■ WHAT THE EXERCISE ASKS: Copy the following data exactly and drop the pictures.

■ GIVEN ENTRIES:
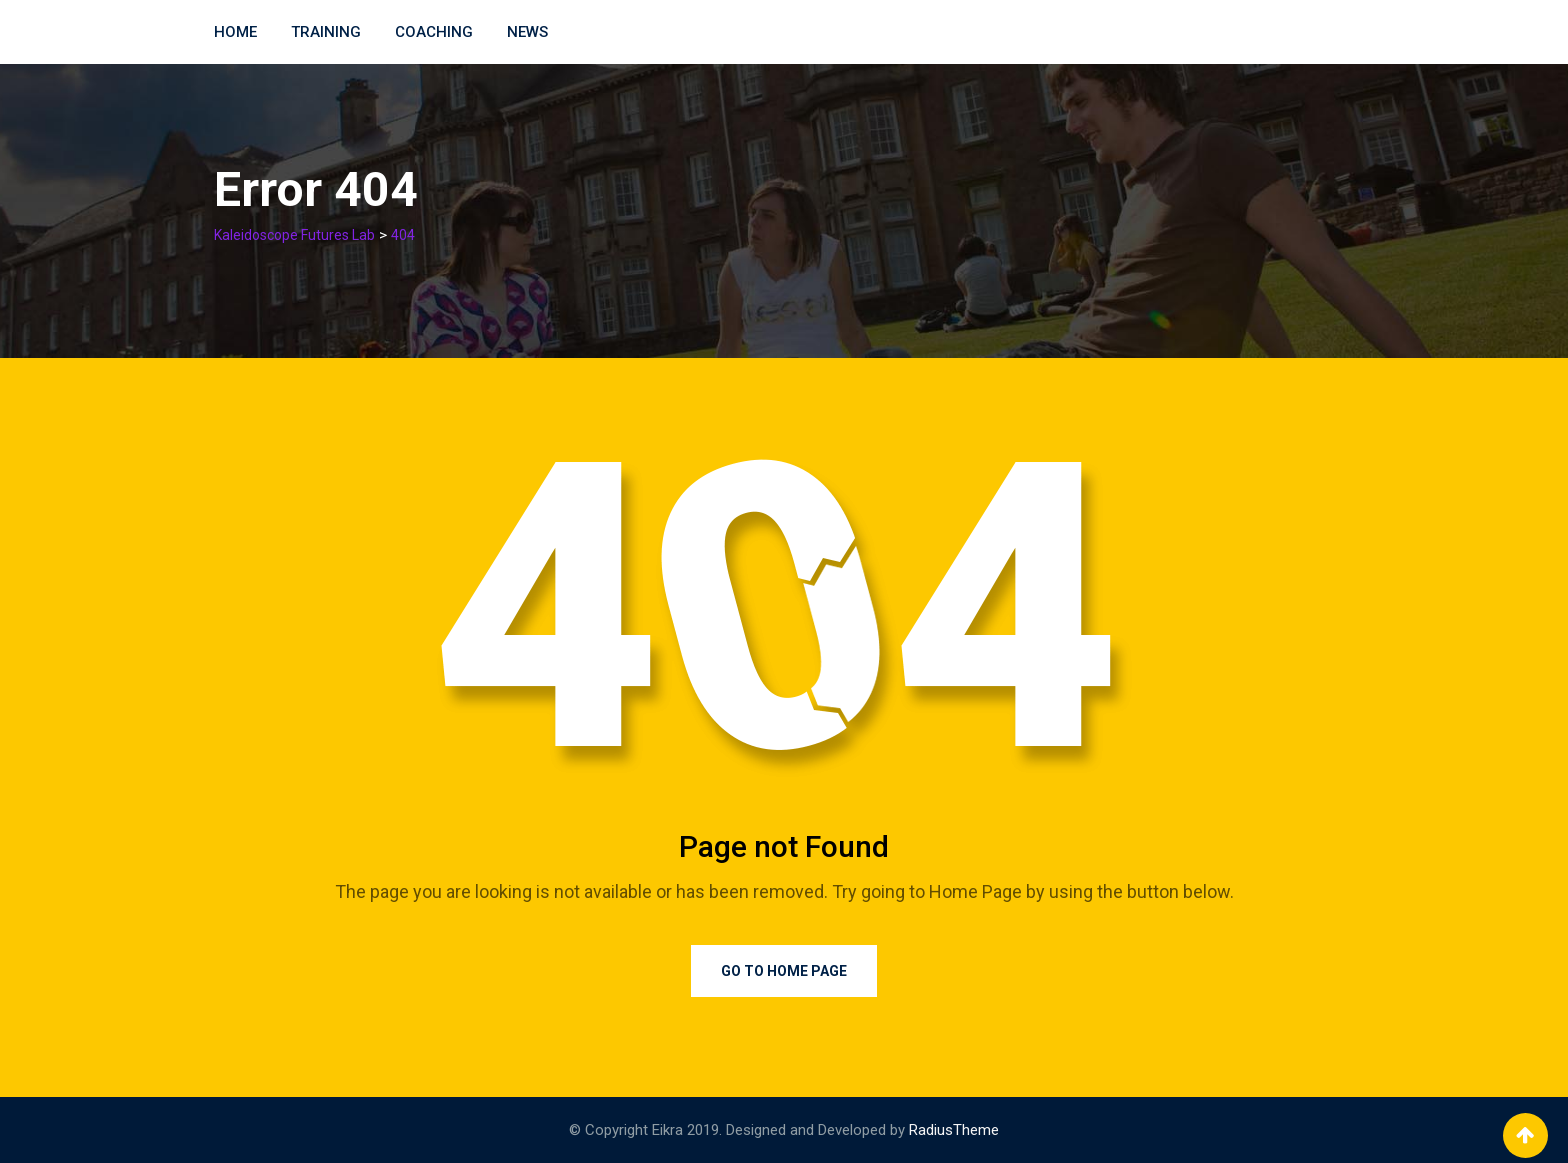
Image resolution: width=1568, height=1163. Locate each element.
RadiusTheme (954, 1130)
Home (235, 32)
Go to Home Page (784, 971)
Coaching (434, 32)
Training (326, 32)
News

■ OUTPUT OF THE EXERCISE:
Image resolution: width=1568, height=1163. Locate each element.
RadiusTheme (954, 1130)
Home (235, 32)
Go to Home Page (784, 971)
Coaching (434, 32)
Training (326, 32)
News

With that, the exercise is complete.